Work to be completed >>
Take from the entries below the stretch from the line with "الجمعة، على هامش منتدى أنطاليا الدبلوماسي." through the line with "m’a donné la trad", and return it exactly, leaving the pictures out.

-- -- --

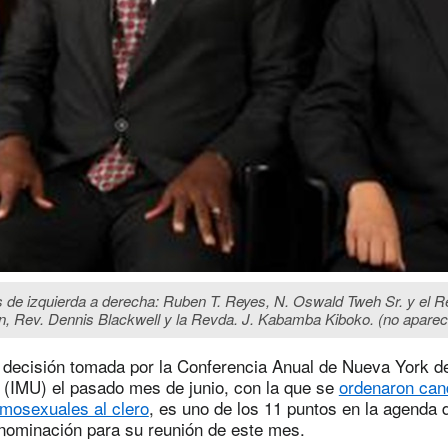
 de izquierda a derecha: Ruben T. Reyes, N. Oswald Tweh Sr. y el Re
, Rev. Dennis Blackwell y la Revda. J. Kabamba Kiboko. (no aparece
l decisión tomada por la Conferencia Anual de Nueva York de
 (IMU) el pasado mes de junio, con la que se
ordenaron can
mosexuales al clero
, es uno de los 11 puntos en la agenda
enominación para su reunión de este mes.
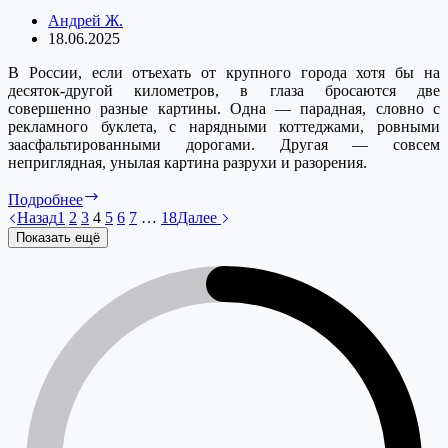
Андрей Ж.
18.06.2025
В России, если отъехать от крупного города хотя бы на
десяток-другой километров, в глаза бросаются две
совершенно разные картины. Одна — парадная, словно с
рекламного буклета, с нарядными коттеджами, ровными
заасфальтированными дорогами. Другая — совсем
неприглядная, унылая картина разрухи и разорения.
Разруха
Подробнее
Назад
1
2
3
4
5
6
7
…
18
Далее
Показать ещё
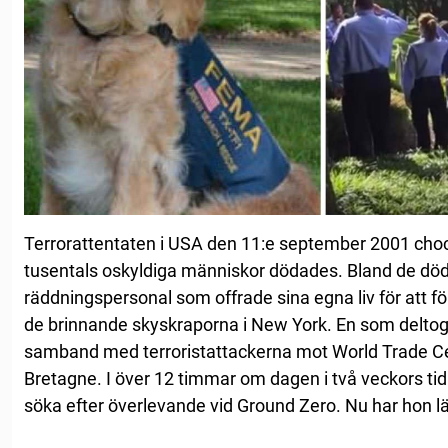
Terrorattentaten i USA den 11:e september 2001 choc
tusentals oskyldiga människor dödades. Bland de dö
räddningspersonal som offrade sina egna liv för att 
de brinnande skyskraporna i New York. En som deltog 
samband med terroristattackerna mot World Trade Cen
Bretagne. I över 12 timmar om dagen i två veckors tid
söka efter överlevande vid Ground Zero. Nu har hon lä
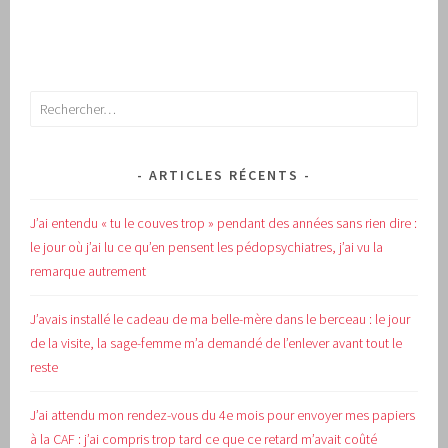
Rechercher :
ARTICLES RÉCENTS
J’ai entendu « tu le couves trop » pendant des années sans rien dire :
le jour où j’ai lu ce qu’en pensent les pédopsychiatres, j’ai vu la
remarque autrement
J’avais installé le cadeau de ma belle-mère dans le berceau : le jour
de la visite, la sage-femme m’a demandé de l’enlever avant tout le
reste
J’ai attendu mon rendez-vous du 4e mois pour envoyer mes papiers
à la CAF : j’ai compris trop tard ce que ce retard m’avait coûté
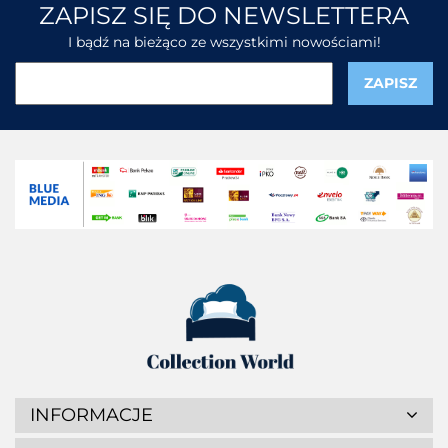
ZAPISZ SIĘ DO NEWSLETTERA
I bądź na bieżąco ze wszystkimi nowościami!
INFORMACJE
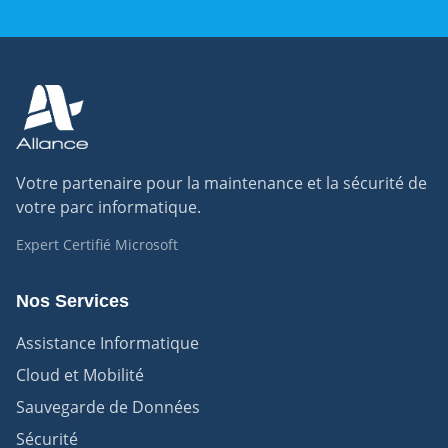
Votre partenaire pour la maintenance et la sécurité de
votre parc informatique.
Expert Certifié Microsoft
Nos Services
Assistance Informatique
Cloud et Mobilité
Sauvegarde de Données
Sécurité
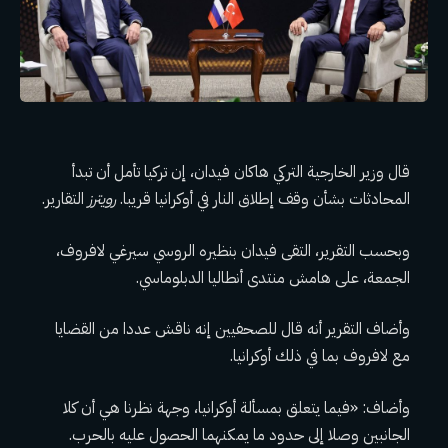
قال وزير الخارجية التركي هاكان فيدان، إن تركيا تأمل أن تبدأ
المحادثات بشأن وقف إطلاق النار في أوكرانيا قريبا.
رويترز
التقارير.
وبحسب التقرير، التقى فيدان بنظيره الروسي سيرغي لافروف،
الجمعة، على هامش منتدى أنطاليا الدبلوماسي.
وأضاف التقرير أنه قال للصحفيين إنه ناقش عددا من القضايا
مع لافروف بما في ذلك أوكرانيا.
وأضاف: «فيما يتعلق بمسألة أوكرانيا، وجهة نظرنا هي أن كلا
الجانبين وصلا إلى حدود ما يمكنهما الحصول عليه بالحرب.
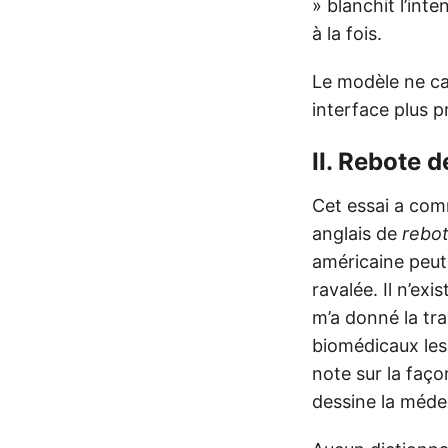
» blanchit l’int
à la fois.
Le modèle ne cas
interface plus p
II. Rebote d
Cet essai a com
anglais de
rebot
américaine peut 
ravalée. Il n’exi
m’a donné la trad
biomédicaux les
note sur la faço
dessine la médec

-- -- --

Expected answer >>
الجمعة، على هامش منتدى أنطاليا الدبلوماسي.
وأضاف التقرير أنه قال للصحفيين إنه ناقش عددا من القضايا
مع لافروف بما في ذلك أوكرانيا.
وأضاف: «فيما يتعلق بمسألة أوكرانيا، وجهة نظرنا هي أن كلا
الجانبين وصلا إلى حدود ما يمكنهما الحصول عليه بالحرب.
» blanchit l’int
à la fois.
Le modèle ne cas
interface plus p
II. Rebote d
Cet essai a com
anglais de
rebot
américaine peut 
ravalée. Il n’exi
m’a donné la trad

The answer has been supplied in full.